{x}
blog image

Occurrences After Bigram

Given two strings first and second, consider occurrences in some text of the form "first second third", where second comes immediately after first, and third comes immediately after second.

Return an array of all the words third for each occurrence of "first second third".

 

Example 1:

Input: text = "alice is a good girl she is a good student", first = "a", second = "good"
Output: ["girl","student"]

Example 2:

Input: text = "we will we will rock you", first = "we", second = "will"
Output: ["we","rock"]

 

Constraints:

  • 1 <= text.length <= 1000
  • text consists of lowercase English letters and spaces.
  • All the words in text are separated by a single space.
  • 1 <= first.length, second.length <= 10
  • first and second consist of lowercase English letters.
  • text will not have any leading or trailing spaces.

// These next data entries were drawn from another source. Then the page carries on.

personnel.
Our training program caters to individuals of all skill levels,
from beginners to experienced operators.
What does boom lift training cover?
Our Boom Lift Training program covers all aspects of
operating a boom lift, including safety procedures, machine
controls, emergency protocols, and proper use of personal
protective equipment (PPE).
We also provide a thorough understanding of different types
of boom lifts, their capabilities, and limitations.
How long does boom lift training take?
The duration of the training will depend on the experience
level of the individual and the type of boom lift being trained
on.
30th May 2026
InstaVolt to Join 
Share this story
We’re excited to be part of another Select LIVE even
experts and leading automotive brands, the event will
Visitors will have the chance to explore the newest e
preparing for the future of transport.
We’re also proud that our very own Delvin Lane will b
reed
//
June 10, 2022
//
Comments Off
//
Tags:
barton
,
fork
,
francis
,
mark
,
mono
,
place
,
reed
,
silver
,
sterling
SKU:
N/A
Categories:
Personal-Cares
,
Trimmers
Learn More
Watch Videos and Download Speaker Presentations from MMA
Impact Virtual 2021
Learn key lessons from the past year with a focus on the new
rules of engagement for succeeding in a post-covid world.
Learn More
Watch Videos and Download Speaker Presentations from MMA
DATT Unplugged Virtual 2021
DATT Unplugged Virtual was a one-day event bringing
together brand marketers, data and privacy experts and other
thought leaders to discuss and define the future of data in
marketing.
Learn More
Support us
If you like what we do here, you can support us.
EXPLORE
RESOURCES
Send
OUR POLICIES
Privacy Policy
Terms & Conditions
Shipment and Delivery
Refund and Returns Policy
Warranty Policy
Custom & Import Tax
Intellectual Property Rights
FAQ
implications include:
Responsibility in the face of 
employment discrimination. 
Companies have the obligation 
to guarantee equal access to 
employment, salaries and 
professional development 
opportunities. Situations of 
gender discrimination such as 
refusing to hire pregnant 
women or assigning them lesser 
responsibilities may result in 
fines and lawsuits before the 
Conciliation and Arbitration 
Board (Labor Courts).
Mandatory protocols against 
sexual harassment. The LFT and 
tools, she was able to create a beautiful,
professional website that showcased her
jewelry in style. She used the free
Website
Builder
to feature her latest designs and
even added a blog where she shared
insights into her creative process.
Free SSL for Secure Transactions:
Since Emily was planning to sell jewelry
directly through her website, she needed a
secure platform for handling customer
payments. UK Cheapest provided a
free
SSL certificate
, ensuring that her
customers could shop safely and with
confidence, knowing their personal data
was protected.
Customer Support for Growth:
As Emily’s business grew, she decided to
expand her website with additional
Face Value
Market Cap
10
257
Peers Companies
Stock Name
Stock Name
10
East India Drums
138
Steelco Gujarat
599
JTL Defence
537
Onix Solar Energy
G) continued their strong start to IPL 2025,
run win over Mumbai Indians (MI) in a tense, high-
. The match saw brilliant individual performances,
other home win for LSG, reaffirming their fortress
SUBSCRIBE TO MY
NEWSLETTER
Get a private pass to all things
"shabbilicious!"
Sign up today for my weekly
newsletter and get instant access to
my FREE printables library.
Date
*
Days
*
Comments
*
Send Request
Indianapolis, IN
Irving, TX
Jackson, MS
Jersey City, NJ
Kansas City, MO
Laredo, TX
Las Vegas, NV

Solution Explanation for LeetCode 1078: Occurrences After Bigram

This problem asks us to find all words that appear immediately after a specific bigram (a sequence of two words) within a given text.

Approach:

The most straightforward approach involves iterating through the words in the text. We split the text into words, and then use a sliding window of size 3 to check for occurrences of the target bigram. If the bigram is found, we append the third word in the window to the result.

Time Complexity Analysis:

The algorithm iterates through the words in the text once. Splitting the text into words takes O(N) time, where N is the number of words. The subsequent iteration also takes O(N) time. Therefore, the overall time complexity is O(N), which is linear with respect to the number of words in the input text.

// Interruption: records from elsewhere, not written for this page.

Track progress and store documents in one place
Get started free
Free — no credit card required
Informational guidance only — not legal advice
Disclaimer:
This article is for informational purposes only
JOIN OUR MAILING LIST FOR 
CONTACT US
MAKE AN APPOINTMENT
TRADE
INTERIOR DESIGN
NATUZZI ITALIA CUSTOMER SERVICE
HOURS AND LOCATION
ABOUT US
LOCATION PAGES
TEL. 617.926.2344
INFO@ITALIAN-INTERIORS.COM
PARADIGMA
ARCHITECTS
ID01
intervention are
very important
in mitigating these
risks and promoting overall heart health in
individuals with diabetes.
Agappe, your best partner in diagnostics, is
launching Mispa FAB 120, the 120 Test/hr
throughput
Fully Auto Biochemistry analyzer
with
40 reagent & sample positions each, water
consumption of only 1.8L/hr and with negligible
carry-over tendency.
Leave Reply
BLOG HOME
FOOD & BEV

Space Complexity Analysis:

The space complexity is determined by the size of the output array ans, which stores the third words following the bigram. In the worst-case scenario, where every bigram is a match, the size of ans could be proportional to the number of words in the input. Therefore, the space complexity is O(N) in the worst case, and O(1) in the best case (no matches).

Code Explanation (Python):

class Solution:
    def findOcurrences(self, text: str, first: str, second: str) -> List[str]:
        words = text.split()  #Split the text into a list of words. O(N)
        ans = [] # Initialize an empty list to store the results
        for i in range(len(words) - 2): # Iterate up to the third to last word. O(N)
            a, b, c = words[i : i + 3] # Create a sliding window of three words
            if a == first and b == second: # Check if the bigram is found
                ans.append(c) #Append the third word to results
        return ans #Return the list of third words

Code Explanation (Java):

class Solution {
    public String[] findOcurrences(String text, String first, String second) {
        String[] words = text.split(" "); //Split the text into an array of words
        List<String> ans = new ArrayList<>(); //Initialize an ArrayList to store results
        for (int i = 0; i < words.length - 2; ++i) { //Iterate up to the third to last word
            if (first.equals(words[i]) && second.equals(words[i + 1])) { //Check if the bigram is found
                ans.add(words[i + 2]); // Add the third word to the ArrayList
            }
        }
        return ans.toArray(new String[0]); // Convert ArrayList to String array and return
    }
}

The other languages (C++, Go, TypeScript) follow a very similar pattern: they split the input string into words, iterate through the words using a sliding window of size 3, and check for the bigram to collect the words that follow. The core logic remains the same across all implementations.